Task brief:
Copy out, from the entries below, each line that holds the string "estratégica".

Stored items from a collection:
========
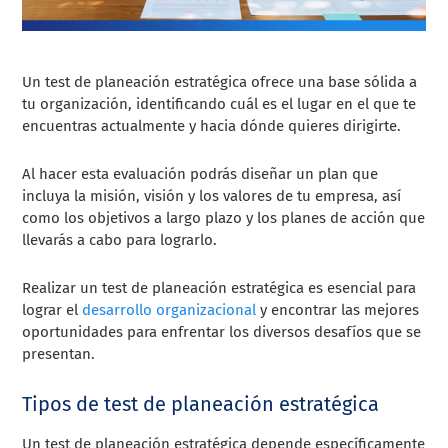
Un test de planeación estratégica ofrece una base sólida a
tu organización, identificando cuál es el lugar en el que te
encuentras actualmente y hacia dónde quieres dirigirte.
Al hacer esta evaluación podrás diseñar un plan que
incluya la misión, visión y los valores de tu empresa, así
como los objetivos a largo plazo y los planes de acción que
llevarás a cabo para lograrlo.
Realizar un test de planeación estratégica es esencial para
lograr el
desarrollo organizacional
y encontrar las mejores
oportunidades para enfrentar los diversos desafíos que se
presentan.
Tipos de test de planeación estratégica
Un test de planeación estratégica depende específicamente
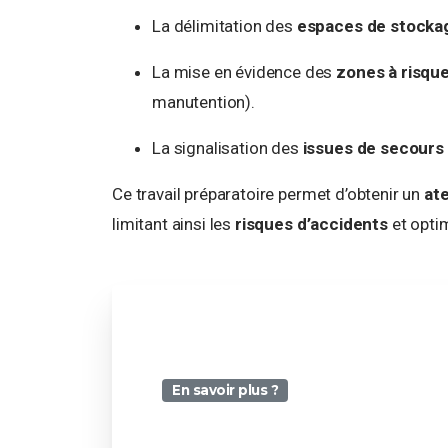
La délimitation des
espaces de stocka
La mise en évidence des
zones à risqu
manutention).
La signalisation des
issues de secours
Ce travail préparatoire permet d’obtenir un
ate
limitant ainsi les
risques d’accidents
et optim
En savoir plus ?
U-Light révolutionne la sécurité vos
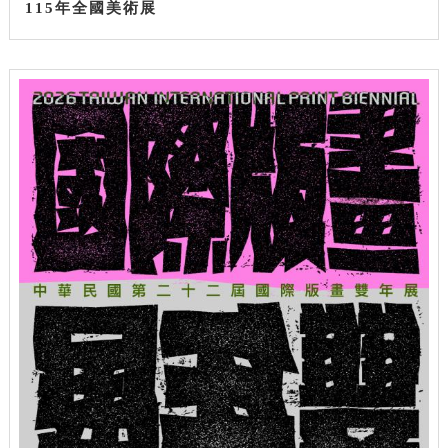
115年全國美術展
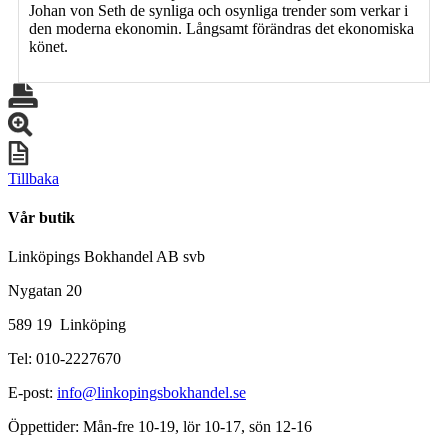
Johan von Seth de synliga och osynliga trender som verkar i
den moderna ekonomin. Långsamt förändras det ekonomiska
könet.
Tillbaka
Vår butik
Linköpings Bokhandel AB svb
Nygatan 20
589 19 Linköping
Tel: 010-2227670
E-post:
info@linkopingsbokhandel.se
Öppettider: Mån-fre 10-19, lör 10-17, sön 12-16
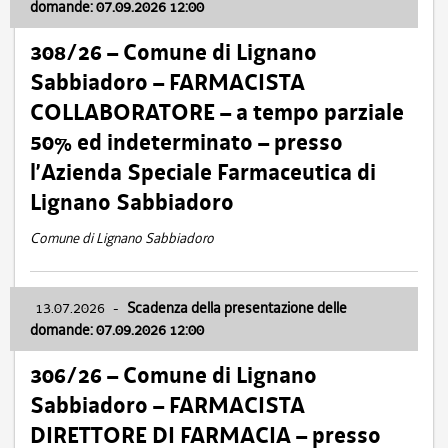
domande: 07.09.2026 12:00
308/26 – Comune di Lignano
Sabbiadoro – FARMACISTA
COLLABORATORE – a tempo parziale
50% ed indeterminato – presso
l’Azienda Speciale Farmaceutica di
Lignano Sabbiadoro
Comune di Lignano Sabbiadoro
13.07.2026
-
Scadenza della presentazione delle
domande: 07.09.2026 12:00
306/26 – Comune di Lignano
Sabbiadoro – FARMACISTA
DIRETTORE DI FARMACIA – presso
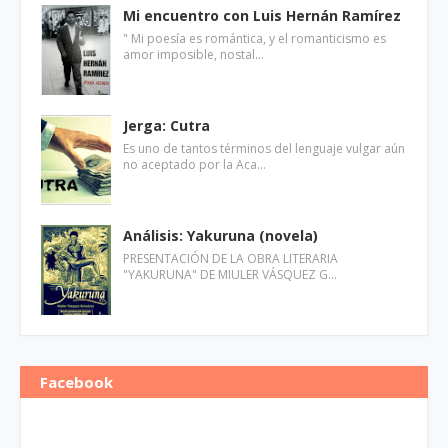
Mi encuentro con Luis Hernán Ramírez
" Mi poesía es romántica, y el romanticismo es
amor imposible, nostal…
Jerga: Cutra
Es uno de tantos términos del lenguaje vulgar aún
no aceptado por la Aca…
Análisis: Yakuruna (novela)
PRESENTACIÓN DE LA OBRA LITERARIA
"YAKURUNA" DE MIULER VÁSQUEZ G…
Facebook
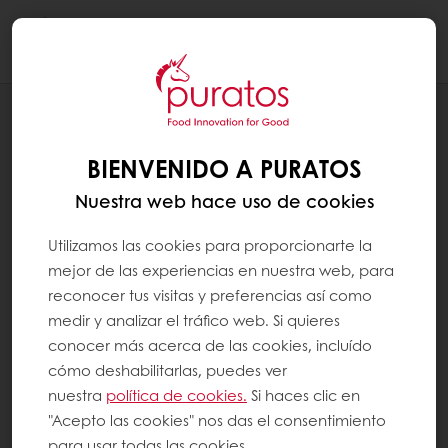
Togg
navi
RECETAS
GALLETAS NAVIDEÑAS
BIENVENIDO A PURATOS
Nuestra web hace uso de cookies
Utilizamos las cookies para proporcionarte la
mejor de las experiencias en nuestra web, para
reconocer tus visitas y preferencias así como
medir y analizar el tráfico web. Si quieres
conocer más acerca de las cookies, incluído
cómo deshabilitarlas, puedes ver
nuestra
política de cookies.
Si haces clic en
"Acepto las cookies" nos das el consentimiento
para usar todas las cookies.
========
Exercise answer:
Un test de planeación estratégica ofrece una base sólida a
Realizar un test de planeación estratégica es esencial para
Tipos de test de planeación estratégica
Un test de planeación estratégica depende específicamente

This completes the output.